### PROBLEM TO SOLVE
Check every line below for the string "segurança", and copy the lines that contain it.

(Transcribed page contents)
··········
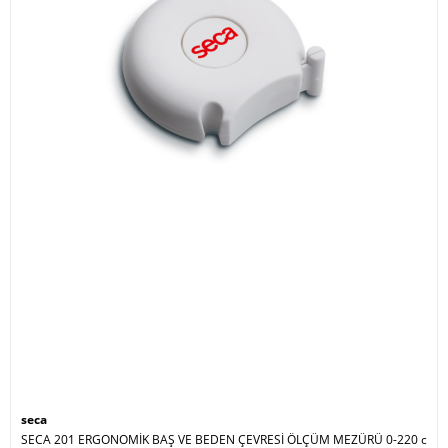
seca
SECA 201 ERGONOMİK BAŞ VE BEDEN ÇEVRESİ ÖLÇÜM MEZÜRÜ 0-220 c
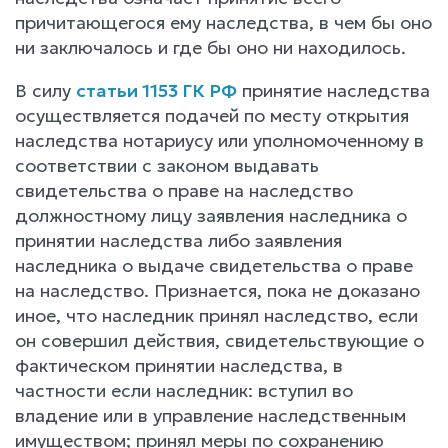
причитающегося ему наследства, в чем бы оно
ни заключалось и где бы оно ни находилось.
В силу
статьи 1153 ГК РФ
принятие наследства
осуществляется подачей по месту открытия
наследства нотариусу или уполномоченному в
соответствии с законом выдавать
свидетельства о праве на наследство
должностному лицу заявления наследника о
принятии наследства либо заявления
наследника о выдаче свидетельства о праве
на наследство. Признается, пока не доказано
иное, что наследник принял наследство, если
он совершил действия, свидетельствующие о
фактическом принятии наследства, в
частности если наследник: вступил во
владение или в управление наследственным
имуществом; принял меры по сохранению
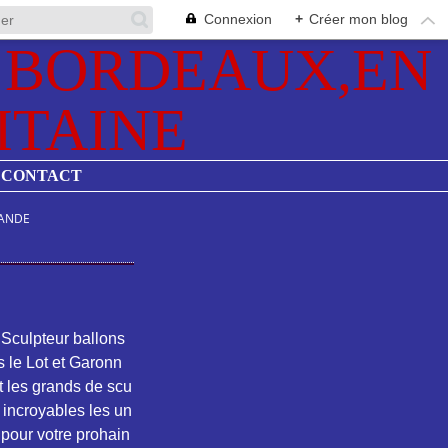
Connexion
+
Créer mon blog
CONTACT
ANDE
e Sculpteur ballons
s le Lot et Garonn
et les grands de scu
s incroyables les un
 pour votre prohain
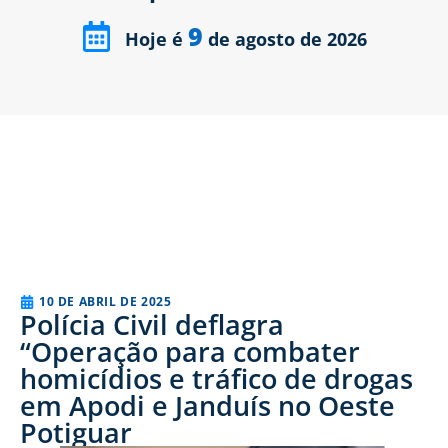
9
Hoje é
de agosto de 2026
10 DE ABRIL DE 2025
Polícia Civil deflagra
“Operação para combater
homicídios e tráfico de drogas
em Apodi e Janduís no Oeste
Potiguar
··········
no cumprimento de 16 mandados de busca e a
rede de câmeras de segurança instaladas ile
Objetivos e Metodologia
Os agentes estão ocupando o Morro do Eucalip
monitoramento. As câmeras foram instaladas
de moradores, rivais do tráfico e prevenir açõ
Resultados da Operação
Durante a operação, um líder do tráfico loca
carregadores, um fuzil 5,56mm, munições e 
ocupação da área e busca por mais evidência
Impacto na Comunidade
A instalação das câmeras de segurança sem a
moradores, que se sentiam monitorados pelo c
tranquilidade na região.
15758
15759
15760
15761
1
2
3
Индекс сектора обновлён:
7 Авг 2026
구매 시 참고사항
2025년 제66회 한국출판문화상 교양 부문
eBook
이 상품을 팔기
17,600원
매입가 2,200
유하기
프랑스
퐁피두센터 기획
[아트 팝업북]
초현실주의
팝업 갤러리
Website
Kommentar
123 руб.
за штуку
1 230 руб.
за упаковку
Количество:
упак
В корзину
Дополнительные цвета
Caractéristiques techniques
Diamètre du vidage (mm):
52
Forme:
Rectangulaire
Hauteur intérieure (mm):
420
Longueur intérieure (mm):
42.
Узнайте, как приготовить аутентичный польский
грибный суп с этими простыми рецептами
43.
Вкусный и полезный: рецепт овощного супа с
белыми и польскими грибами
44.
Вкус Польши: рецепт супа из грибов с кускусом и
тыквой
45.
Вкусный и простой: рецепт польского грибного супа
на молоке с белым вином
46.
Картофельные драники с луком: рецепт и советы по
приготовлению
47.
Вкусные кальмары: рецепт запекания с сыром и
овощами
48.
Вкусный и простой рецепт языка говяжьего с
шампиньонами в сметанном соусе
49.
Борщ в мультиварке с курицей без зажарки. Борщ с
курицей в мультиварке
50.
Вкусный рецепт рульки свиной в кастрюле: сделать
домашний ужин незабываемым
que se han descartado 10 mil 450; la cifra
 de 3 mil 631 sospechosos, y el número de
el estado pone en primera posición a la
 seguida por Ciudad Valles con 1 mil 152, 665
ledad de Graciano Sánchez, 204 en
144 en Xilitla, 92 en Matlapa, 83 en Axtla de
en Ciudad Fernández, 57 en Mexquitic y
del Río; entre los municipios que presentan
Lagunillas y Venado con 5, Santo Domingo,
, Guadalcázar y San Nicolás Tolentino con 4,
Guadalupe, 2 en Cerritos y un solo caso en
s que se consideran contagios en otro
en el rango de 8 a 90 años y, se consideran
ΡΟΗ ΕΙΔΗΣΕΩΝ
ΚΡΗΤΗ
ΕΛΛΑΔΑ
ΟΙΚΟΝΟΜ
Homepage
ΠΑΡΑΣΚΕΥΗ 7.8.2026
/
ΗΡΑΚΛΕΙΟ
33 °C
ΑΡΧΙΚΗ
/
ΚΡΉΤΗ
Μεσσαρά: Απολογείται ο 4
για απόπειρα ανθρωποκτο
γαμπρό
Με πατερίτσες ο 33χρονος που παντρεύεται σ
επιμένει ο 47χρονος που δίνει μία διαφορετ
··········
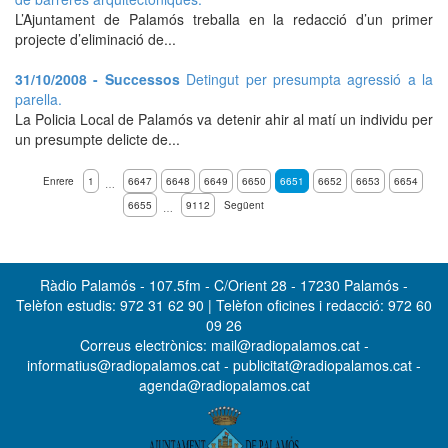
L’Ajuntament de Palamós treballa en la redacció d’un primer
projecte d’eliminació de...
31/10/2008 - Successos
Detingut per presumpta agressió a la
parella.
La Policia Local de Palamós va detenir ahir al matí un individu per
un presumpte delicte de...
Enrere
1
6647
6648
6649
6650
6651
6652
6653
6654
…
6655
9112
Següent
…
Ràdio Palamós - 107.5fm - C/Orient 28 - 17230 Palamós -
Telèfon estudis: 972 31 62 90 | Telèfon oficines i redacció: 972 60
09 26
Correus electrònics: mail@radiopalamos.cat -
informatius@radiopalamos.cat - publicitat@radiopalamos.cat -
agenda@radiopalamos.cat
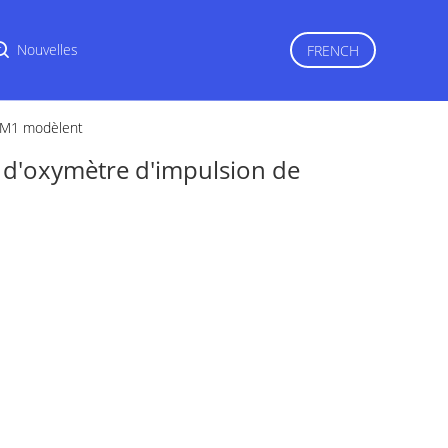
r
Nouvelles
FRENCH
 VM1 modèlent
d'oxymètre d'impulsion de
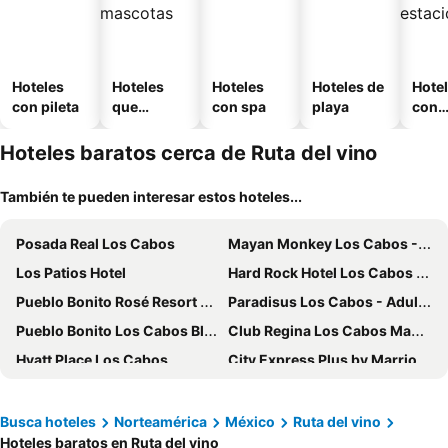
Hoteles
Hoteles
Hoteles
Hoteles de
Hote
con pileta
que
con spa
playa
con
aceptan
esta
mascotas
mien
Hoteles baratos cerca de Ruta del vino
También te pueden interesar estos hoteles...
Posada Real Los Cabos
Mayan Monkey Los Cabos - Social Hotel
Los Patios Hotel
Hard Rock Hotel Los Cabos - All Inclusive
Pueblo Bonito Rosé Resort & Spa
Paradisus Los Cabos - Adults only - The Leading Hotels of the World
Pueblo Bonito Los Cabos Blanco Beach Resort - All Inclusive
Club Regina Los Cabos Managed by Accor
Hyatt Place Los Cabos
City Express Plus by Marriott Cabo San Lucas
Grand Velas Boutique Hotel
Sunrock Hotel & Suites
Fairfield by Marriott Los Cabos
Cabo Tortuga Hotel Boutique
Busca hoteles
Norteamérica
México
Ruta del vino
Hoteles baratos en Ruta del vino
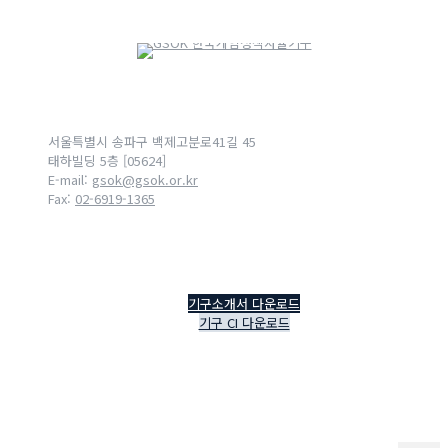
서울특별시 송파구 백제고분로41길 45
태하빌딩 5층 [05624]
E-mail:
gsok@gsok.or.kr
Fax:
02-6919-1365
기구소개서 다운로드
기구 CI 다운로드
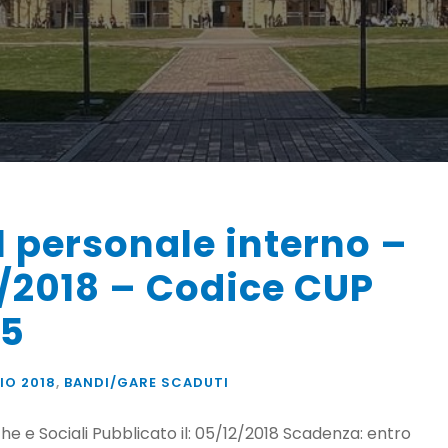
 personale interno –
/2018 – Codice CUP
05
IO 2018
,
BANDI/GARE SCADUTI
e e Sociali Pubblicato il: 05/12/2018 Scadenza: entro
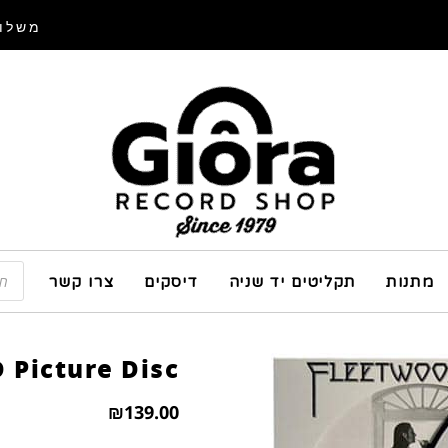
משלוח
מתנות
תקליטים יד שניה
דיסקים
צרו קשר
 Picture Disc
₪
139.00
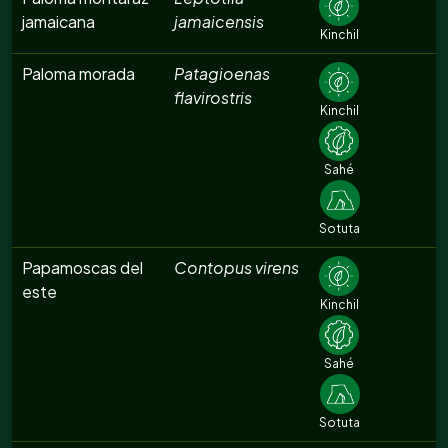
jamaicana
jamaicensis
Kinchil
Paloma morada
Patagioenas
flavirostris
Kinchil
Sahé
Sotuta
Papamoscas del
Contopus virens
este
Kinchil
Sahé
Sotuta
··········
### EXPECTED ANSWER
rede de câmeras de segurança instaladas ile
A instalação das câmeras de segurança sem a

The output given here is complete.